Faith No More, Angel Dust (1992) A Review



Faith No More, Angel Dust (1992) A Review

Ghost Writer
Rock N Roll Animal

For me it was a musical lesson in anarchy, the best way not to be run over by success just as happened to Cobain years later, the best way to take full artistic control over your career, for sonic experimentalists Faith No More, Angel Dust was the best way they could continue the unexpected and immense success of The Real Thing, I was like 12 at the time of TRT and I remember my father hearing Epic and entering my room asking how was that possible that the guy was rapping over heavy metal music, well, Aerosmith, Anthrax and the Beastie Boys did it before, but not in such a seamlessly way, but for sonic experimentalists Faith No More, Epic was just the tip of the ice, it was nit a career defying moment but just the surface of something that went deeper, and contrary to making TRT 2.0, they returned nearly three years later with something completely different and yes, way better.

Angel Dust, in a more radical way than TRT, was a collision of too many things, yes, opening Land of Sunshine could be seen as an immediate link between the two records, another song mainly driven by Billy Gould punkish bass and Roddy Bottom's Angelo Badalamenti like inspired keyboards, it also had some of the circus vibe of Mike Patton's other band Mr. Bungle, and as an intro and link it worked wonderfully, as the record truly begging with the hard riffing of Jim Martin on Caffeine, with Patton finding his own voice and getting away from the Anthony Kiedis inspired gimmicks of TRT, it’s an inspired duel by Patton and Martin perfectly backed by Bordin who also plays some mean drums here, a dark and obscure rune with so much things going on in the background and some truly brilliant playing by Gould, with powerful heavy metal taking the complete spotlight here, but it's on tracks like Midlife Crisis were the complete new vision of the band is fully put on display, a total departure from the band previous recordings and a totally satisfying new direction, the band managing create a magnificent futuristic richly textured sound that would become hugely influential to bands like Korn, Fear Factory and Linkin Park and most of the subsequent "modern alt metal".

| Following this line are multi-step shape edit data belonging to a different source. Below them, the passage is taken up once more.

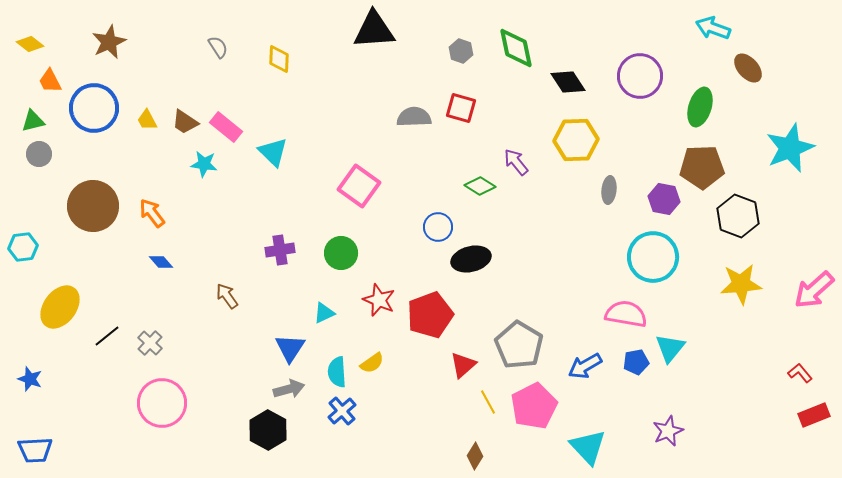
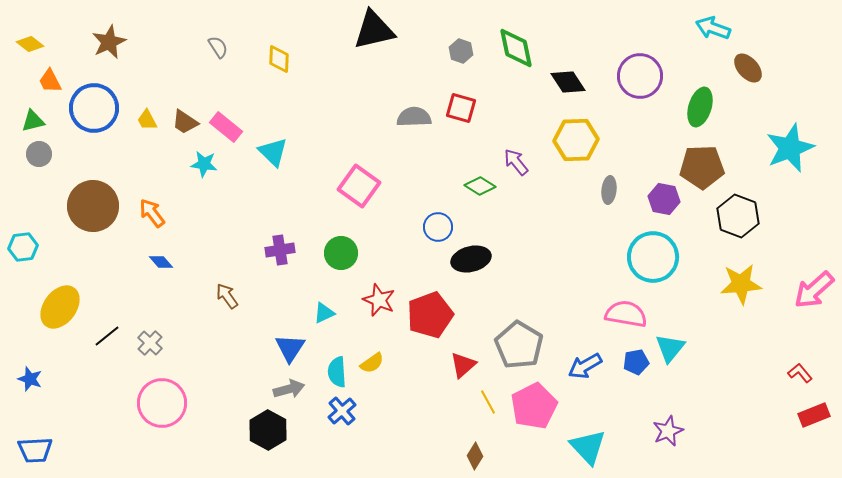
black triangle at (374, 30): rotated 9 degrees counterclockwise
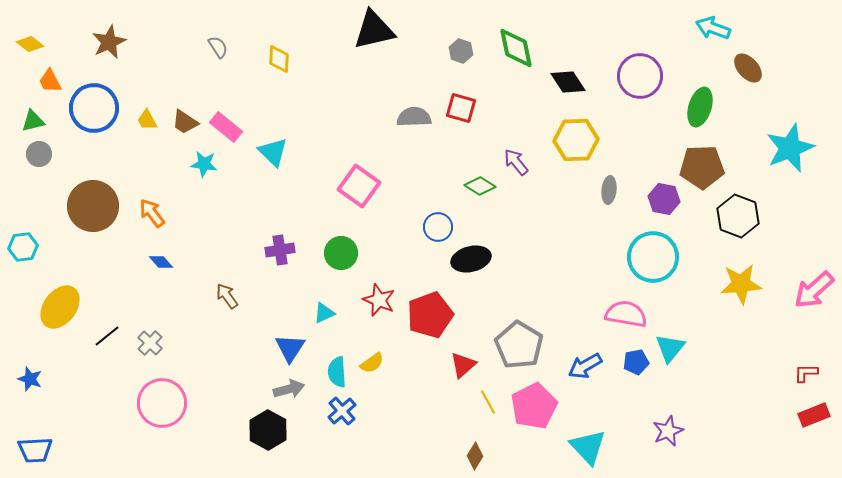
red L-shape at (800, 373): moved 6 px right; rotated 50 degrees counterclockwise
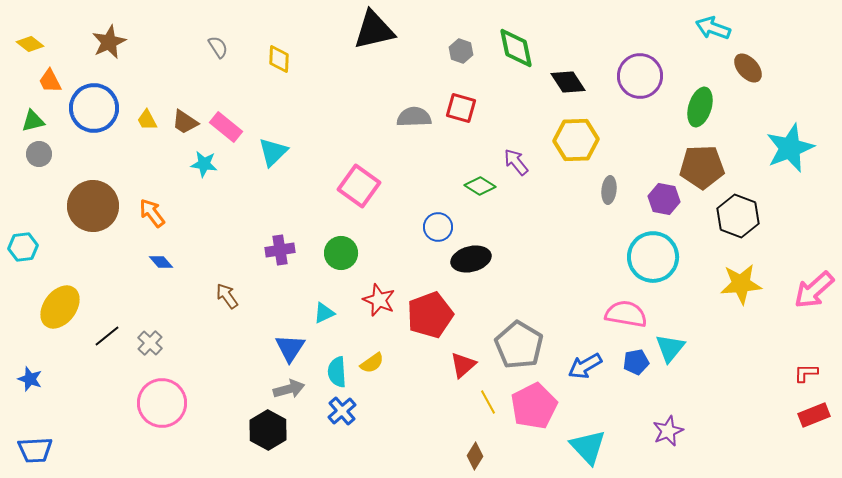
cyan triangle at (273, 152): rotated 32 degrees clockwise
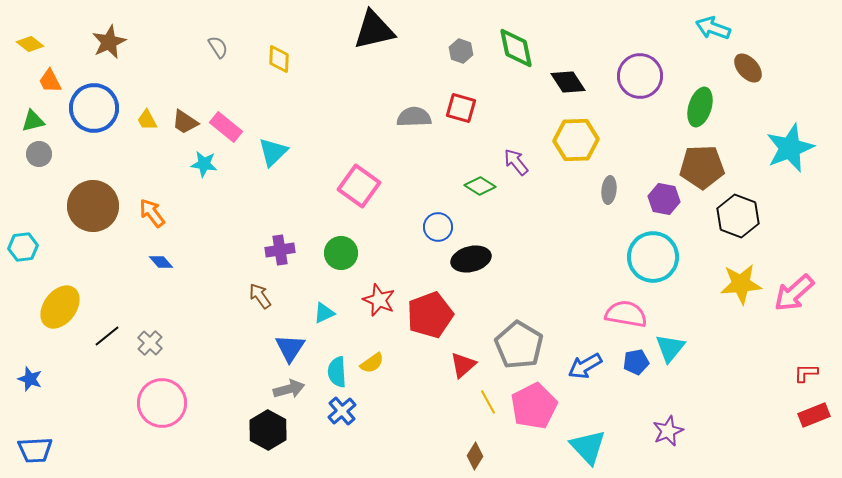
pink arrow at (814, 290): moved 20 px left, 3 px down
brown arrow at (227, 296): moved 33 px right
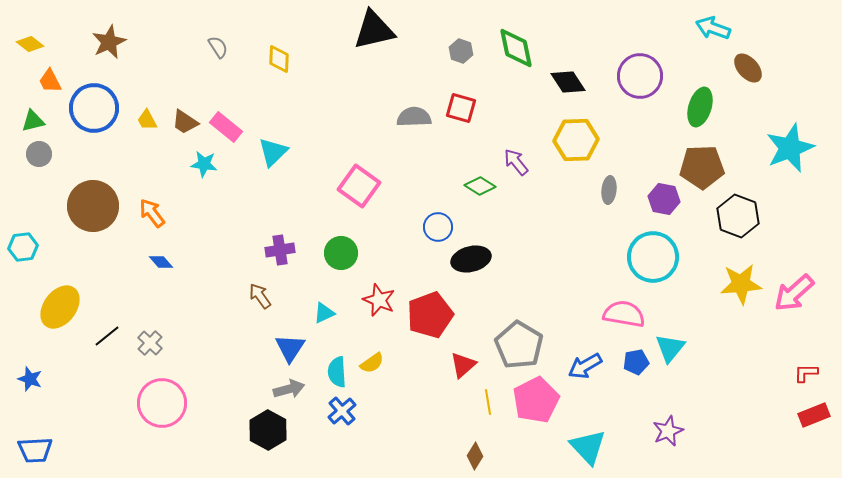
pink semicircle at (626, 314): moved 2 px left
yellow line at (488, 402): rotated 20 degrees clockwise
pink pentagon at (534, 406): moved 2 px right, 6 px up
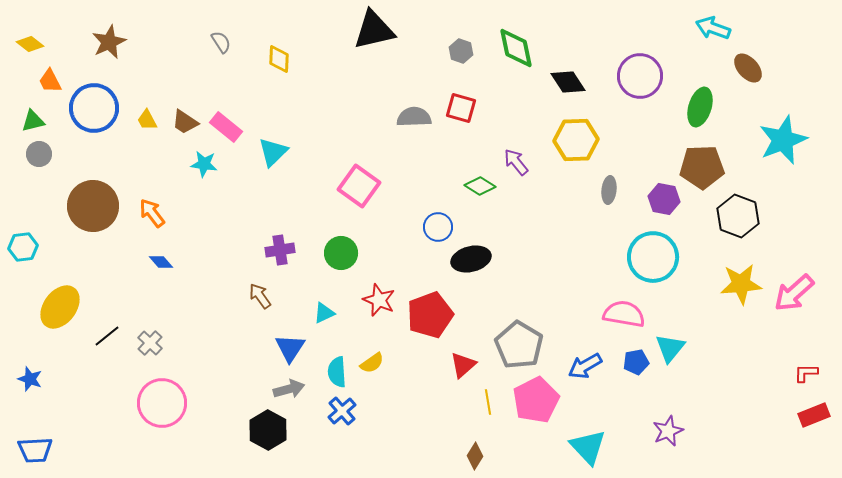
gray semicircle at (218, 47): moved 3 px right, 5 px up
cyan star at (790, 148): moved 7 px left, 8 px up
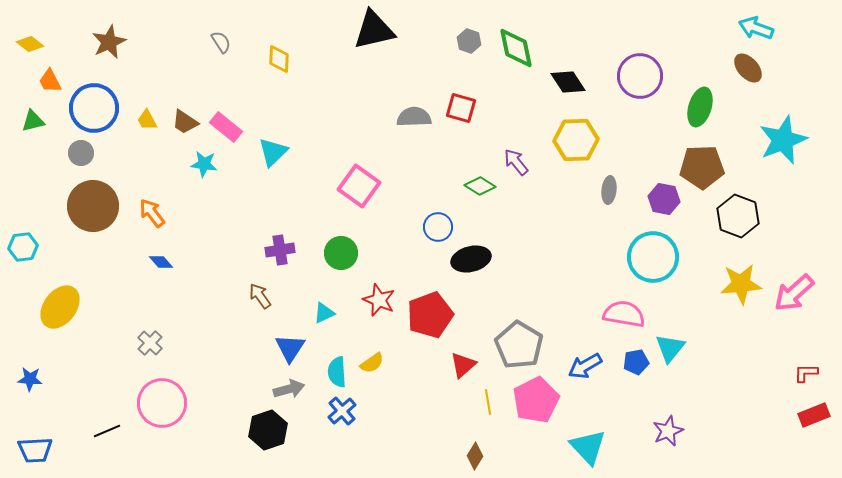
cyan arrow at (713, 28): moved 43 px right
gray hexagon at (461, 51): moved 8 px right, 10 px up
gray circle at (39, 154): moved 42 px right, 1 px up
black line at (107, 336): moved 95 px down; rotated 16 degrees clockwise
blue star at (30, 379): rotated 15 degrees counterclockwise
black hexagon at (268, 430): rotated 12 degrees clockwise
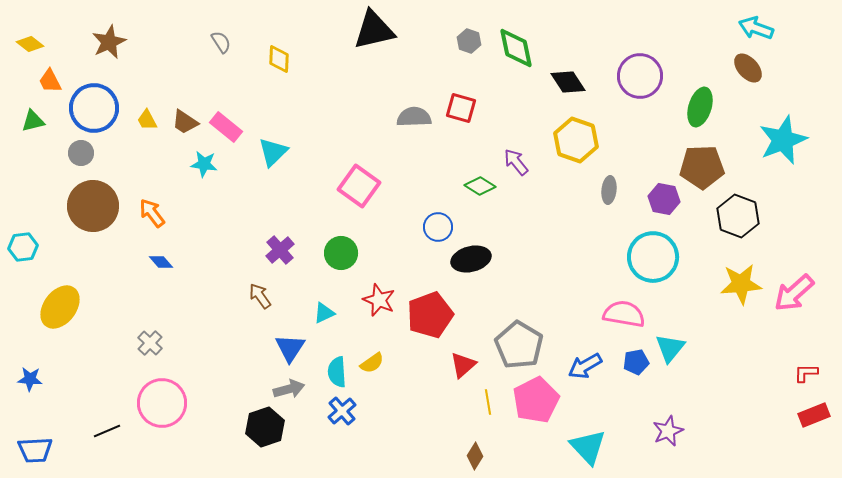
yellow hexagon at (576, 140): rotated 21 degrees clockwise
purple cross at (280, 250): rotated 32 degrees counterclockwise
black hexagon at (268, 430): moved 3 px left, 3 px up
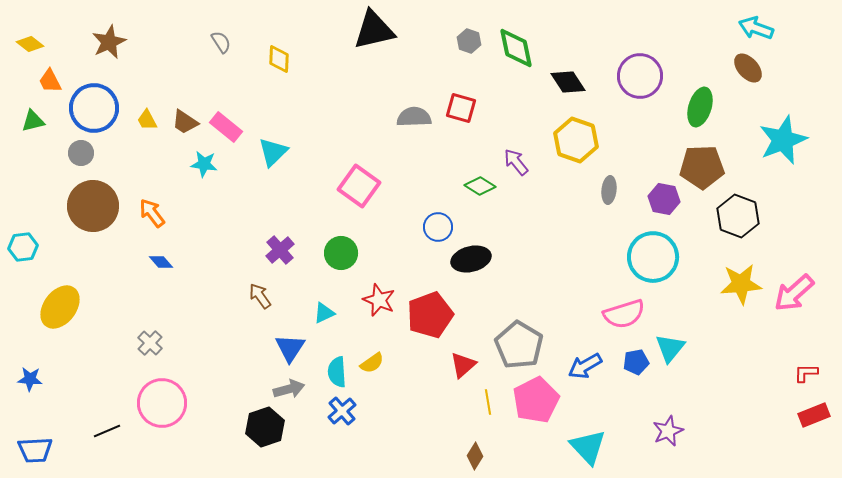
pink semicircle at (624, 314): rotated 153 degrees clockwise
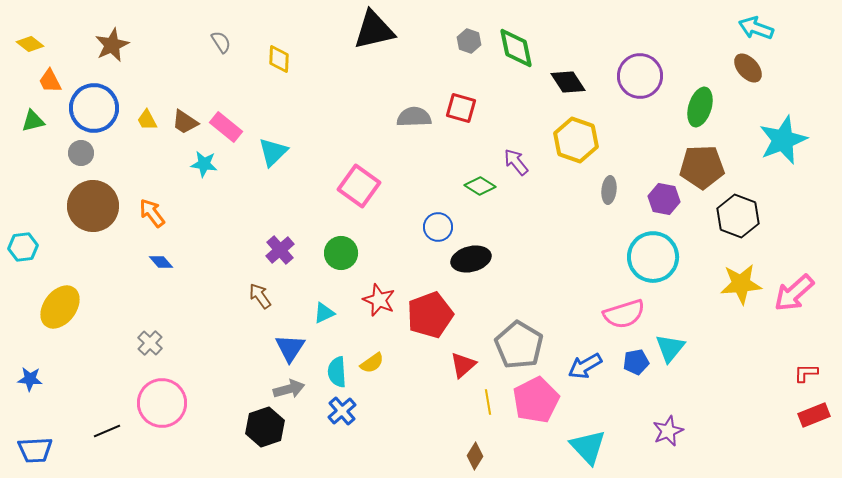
brown star at (109, 42): moved 3 px right, 3 px down
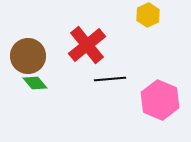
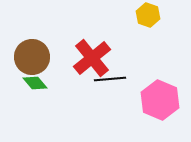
yellow hexagon: rotated 15 degrees counterclockwise
red cross: moved 5 px right, 13 px down
brown circle: moved 4 px right, 1 px down
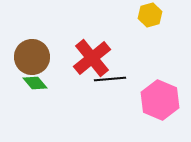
yellow hexagon: moved 2 px right; rotated 25 degrees clockwise
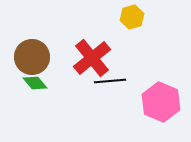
yellow hexagon: moved 18 px left, 2 px down
black line: moved 2 px down
pink hexagon: moved 1 px right, 2 px down
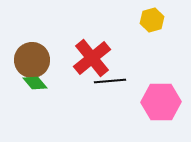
yellow hexagon: moved 20 px right, 3 px down
brown circle: moved 3 px down
pink hexagon: rotated 24 degrees counterclockwise
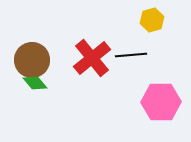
black line: moved 21 px right, 26 px up
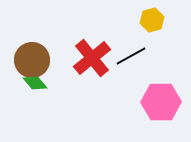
black line: moved 1 px down; rotated 24 degrees counterclockwise
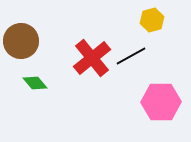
brown circle: moved 11 px left, 19 px up
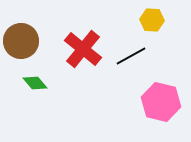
yellow hexagon: rotated 20 degrees clockwise
red cross: moved 9 px left, 9 px up; rotated 12 degrees counterclockwise
pink hexagon: rotated 15 degrees clockwise
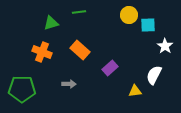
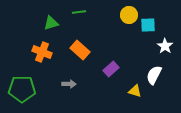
purple rectangle: moved 1 px right, 1 px down
yellow triangle: rotated 24 degrees clockwise
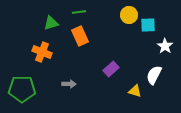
orange rectangle: moved 14 px up; rotated 24 degrees clockwise
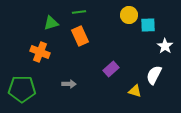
orange cross: moved 2 px left
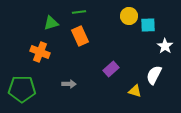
yellow circle: moved 1 px down
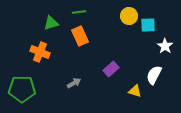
gray arrow: moved 5 px right, 1 px up; rotated 32 degrees counterclockwise
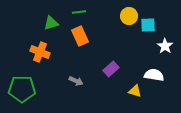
white semicircle: rotated 72 degrees clockwise
gray arrow: moved 2 px right, 2 px up; rotated 56 degrees clockwise
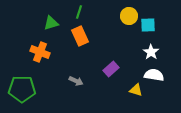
green line: rotated 64 degrees counterclockwise
white star: moved 14 px left, 6 px down
yellow triangle: moved 1 px right, 1 px up
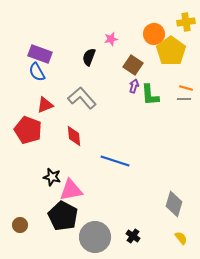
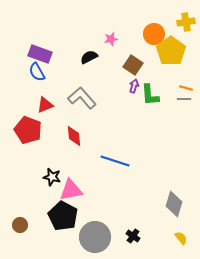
black semicircle: rotated 42 degrees clockwise
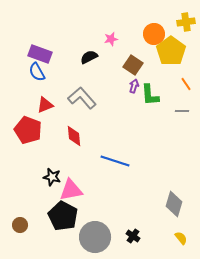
orange line: moved 4 px up; rotated 40 degrees clockwise
gray line: moved 2 px left, 12 px down
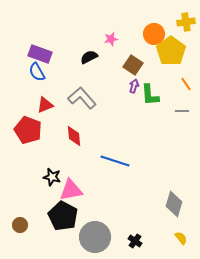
black cross: moved 2 px right, 5 px down
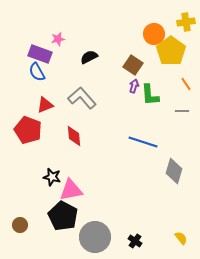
pink star: moved 53 px left
blue line: moved 28 px right, 19 px up
gray diamond: moved 33 px up
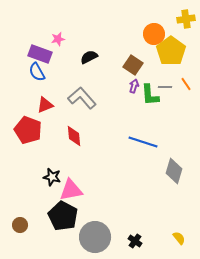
yellow cross: moved 3 px up
gray line: moved 17 px left, 24 px up
yellow semicircle: moved 2 px left
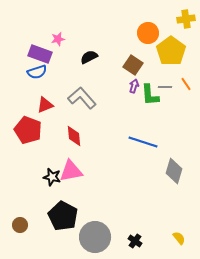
orange circle: moved 6 px left, 1 px up
blue semicircle: rotated 78 degrees counterclockwise
pink triangle: moved 19 px up
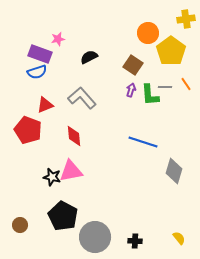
purple arrow: moved 3 px left, 4 px down
black cross: rotated 32 degrees counterclockwise
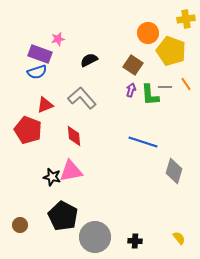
yellow pentagon: rotated 16 degrees counterclockwise
black semicircle: moved 3 px down
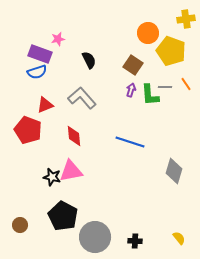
black semicircle: rotated 90 degrees clockwise
blue line: moved 13 px left
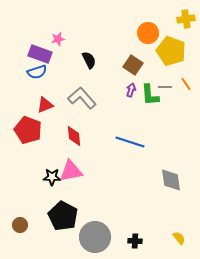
gray diamond: moved 3 px left, 9 px down; rotated 25 degrees counterclockwise
black star: rotated 12 degrees counterclockwise
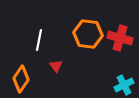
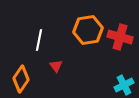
orange hexagon: moved 4 px up; rotated 16 degrees counterclockwise
red cross: moved 1 px up
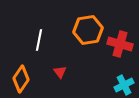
red cross: moved 7 px down
red triangle: moved 4 px right, 6 px down
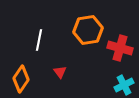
red cross: moved 4 px down
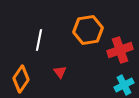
red cross: moved 2 px down; rotated 35 degrees counterclockwise
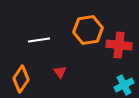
white line: rotated 70 degrees clockwise
red cross: moved 1 px left, 5 px up; rotated 25 degrees clockwise
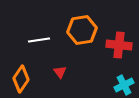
orange hexagon: moved 6 px left
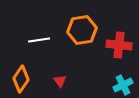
red triangle: moved 9 px down
cyan cross: moved 1 px left
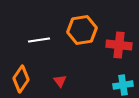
cyan cross: rotated 18 degrees clockwise
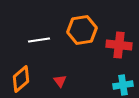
orange diamond: rotated 16 degrees clockwise
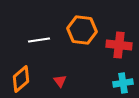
orange hexagon: rotated 16 degrees clockwise
cyan cross: moved 2 px up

RV also shows some promise, although it starts as an almost insignificant tune, it slowly grows into something else, guitars and piano are brilliant, incorporating elements from lounge, Morricone inspired spaghetti western guitar and surf elements, with Patton exploring different range of voices in order to create some sort of characters and capture different emotions, but after this the band goes back to the futuristic metal with Smaller and Smaller, which here revels a certain inspiration from the impression Melvins, although the band is smart enough to integrate so many things within the same song, going almost epic here, and losing a bit of gas on the funky metallic "Curesque" Everything's Ruined, featuring some strange soloing from Martin, but the band quickly regains focus on the menacing almost extreme metal of Malpractice, one of the best pieces on the whole album even carrying some elements of black metal.

Not exactly Epic, but equally groundbreaking and addictive, Be Aggressive is without a doubt one of the central pieces of the record, taking elements from the RHCP but covering them on metallic riffing and Bottom timeless keyboards, this stuff is truly brilliant and iconoclast on a Frank Zappa level, with the band adding so much different textures and ideas all crammed on a single song, that sounds like nothing else you have heard before, without losing their pop sensibilities on the great A Small Victory, a song that should have been a huge hit.
 
Angel Dust was created as the antithesis of an extremely successful record, it was rude and crude on purpose, but it is done in a masterful way, it has an undeniable star quality and it shows a band coming truly into itself reaching the peak of its creative powers, and the most important thing, creating a sound, for some this could have turned into a career suicide, but FNM creates an odd, weird but inspired record that even surpasses TRT artistically, it was done 25 years ago, but it still sounds like the future and it was a brave attempt at perfecting something that already sounded great, even Brian Wilson had troubles when trying to follow Pet Sounds.